The U.S. Department of Health and Human Services (HHS) recently launched the Comprehensive Primary Care (CPC) initiative to improve primary care services and deliver higher quality, more coordinated, and patient-centered care. The CPC initiative is a multi-payer initiative intended to foster collaboration between public and private healthcare payers to enhance and improve the level of primary care services. Under the CPC initiative, Medicare will work with commercial and state health insurance plans to offer additional support to primary care doctors who better coordinate care for their Medicare patients.

The CPC initiative is voluntary and will begin as a demonstration project available in five to seven healthcare markets across the country. Primary care practices that choose to participate in the CPC initiative will be given support to better coordinate primary care for their Medicare patients.
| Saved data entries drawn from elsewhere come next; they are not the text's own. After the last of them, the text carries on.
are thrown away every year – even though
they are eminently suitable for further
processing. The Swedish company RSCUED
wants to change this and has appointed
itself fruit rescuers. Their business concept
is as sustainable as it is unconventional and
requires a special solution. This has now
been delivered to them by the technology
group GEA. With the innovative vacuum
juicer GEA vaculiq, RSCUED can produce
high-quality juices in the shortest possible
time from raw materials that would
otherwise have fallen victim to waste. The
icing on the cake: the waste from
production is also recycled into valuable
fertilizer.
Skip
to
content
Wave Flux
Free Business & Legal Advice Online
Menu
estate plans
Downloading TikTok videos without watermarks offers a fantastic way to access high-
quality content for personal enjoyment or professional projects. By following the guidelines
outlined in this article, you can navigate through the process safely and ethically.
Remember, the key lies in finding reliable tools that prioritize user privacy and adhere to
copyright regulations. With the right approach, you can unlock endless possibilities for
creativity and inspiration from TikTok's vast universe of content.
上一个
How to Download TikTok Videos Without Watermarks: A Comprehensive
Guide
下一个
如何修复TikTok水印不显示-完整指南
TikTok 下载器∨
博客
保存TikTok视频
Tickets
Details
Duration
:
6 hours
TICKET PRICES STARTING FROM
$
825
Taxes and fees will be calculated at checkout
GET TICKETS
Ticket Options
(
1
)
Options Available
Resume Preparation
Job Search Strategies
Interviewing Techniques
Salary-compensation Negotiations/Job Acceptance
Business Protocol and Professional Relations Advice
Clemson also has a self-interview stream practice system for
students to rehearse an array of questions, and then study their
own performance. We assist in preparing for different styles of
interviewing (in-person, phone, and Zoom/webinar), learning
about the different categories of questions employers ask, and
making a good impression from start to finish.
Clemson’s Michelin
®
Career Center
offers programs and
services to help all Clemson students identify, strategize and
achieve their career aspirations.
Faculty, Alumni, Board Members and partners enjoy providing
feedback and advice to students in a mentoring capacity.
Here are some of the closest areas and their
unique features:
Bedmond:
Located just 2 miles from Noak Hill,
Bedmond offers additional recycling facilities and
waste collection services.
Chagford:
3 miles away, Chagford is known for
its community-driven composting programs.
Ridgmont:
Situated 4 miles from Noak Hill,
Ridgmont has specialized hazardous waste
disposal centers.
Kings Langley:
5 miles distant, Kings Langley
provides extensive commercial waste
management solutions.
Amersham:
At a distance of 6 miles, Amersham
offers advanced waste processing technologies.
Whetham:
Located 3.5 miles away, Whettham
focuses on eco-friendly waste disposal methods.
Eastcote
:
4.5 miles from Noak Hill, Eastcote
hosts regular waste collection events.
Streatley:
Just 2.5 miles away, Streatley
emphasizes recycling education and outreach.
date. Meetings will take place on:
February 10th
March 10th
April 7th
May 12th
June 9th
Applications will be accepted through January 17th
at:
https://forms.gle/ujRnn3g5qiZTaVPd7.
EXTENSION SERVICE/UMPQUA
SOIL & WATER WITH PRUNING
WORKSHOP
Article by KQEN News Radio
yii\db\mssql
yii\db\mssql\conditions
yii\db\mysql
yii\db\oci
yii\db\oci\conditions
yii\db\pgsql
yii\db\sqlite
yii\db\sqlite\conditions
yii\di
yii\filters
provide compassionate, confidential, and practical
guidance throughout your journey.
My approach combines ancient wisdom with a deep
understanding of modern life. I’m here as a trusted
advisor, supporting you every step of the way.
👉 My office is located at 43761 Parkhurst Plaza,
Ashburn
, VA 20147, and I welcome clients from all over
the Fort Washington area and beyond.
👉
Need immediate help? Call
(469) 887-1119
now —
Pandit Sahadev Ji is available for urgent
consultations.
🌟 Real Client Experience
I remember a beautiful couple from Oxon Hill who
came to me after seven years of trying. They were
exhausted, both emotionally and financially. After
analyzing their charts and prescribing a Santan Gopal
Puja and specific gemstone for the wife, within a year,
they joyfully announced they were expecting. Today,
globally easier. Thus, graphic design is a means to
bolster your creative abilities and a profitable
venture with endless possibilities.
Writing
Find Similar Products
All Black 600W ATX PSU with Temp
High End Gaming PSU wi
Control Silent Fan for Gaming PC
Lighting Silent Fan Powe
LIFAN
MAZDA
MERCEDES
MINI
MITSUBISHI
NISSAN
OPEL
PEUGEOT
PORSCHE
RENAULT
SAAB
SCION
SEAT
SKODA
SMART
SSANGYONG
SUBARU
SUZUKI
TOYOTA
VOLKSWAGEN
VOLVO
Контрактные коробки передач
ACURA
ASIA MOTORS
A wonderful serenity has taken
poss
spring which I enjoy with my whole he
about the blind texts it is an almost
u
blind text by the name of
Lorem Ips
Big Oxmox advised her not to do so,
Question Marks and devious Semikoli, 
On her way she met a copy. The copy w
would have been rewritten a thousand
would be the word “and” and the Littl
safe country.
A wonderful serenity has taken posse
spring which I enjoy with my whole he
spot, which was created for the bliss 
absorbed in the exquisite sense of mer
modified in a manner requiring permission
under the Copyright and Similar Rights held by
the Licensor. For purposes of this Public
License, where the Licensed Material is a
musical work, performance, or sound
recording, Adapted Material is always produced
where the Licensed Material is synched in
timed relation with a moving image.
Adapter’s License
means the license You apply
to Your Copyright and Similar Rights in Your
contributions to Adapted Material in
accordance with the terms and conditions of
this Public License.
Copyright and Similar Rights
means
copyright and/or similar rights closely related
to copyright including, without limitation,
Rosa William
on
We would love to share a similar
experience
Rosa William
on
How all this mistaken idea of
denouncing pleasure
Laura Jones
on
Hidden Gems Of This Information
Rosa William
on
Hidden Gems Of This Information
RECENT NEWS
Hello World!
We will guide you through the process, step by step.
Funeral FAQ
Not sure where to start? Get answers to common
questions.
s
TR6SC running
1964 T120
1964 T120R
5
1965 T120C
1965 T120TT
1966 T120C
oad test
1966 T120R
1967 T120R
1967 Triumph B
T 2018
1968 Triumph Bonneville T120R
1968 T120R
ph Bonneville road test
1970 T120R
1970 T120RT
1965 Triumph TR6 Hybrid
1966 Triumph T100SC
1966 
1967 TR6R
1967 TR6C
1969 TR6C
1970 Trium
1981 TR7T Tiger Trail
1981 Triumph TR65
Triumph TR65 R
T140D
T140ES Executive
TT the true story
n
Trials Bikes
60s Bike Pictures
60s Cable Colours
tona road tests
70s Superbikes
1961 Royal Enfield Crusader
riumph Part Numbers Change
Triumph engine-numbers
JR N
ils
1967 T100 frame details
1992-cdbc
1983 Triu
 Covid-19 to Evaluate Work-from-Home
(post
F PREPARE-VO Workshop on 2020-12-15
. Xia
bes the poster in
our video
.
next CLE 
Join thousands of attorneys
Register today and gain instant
This support will help primary care doctors:

  • Help patients with serious or chronic diseases follow personalized care plans;
  • Give patients 24-hour access to care and health information;
  • Deliver preventive care;
  • Engage patients and their families in their own care; and
  • Work together with other doctors, including specialists, to provide better coordinated care.

The CPC initiative will test two models simultaneously: a service delivery model and a payment model. The service delivery model will test comprehensive primary care, which is characterized as having the following five functions:

  1. Risk-stratified Care Management;
  2. Access and Continuity;
  3. Planned Care for Chronic Conditions and Preventative Care;
  4. Patient and Caregiver Engagement; and
  5. Coordination of Care Across the Medical Neighborhood.

Under the payment model, the Centers for Medicare and Medicaid Services (CMS) will pay participating primary care practices a monthly fee in addition to the usual Medicare fees that they would receive for delivering Medicare covered services. In addition, in years 2-4 of the initiative, the payment model will include the potential to share in any savings to the Medicare program from below target medical costs of the subject population. The participating primary care practices will also receive compensation from the other healthcare payers participating in the CPC initiative.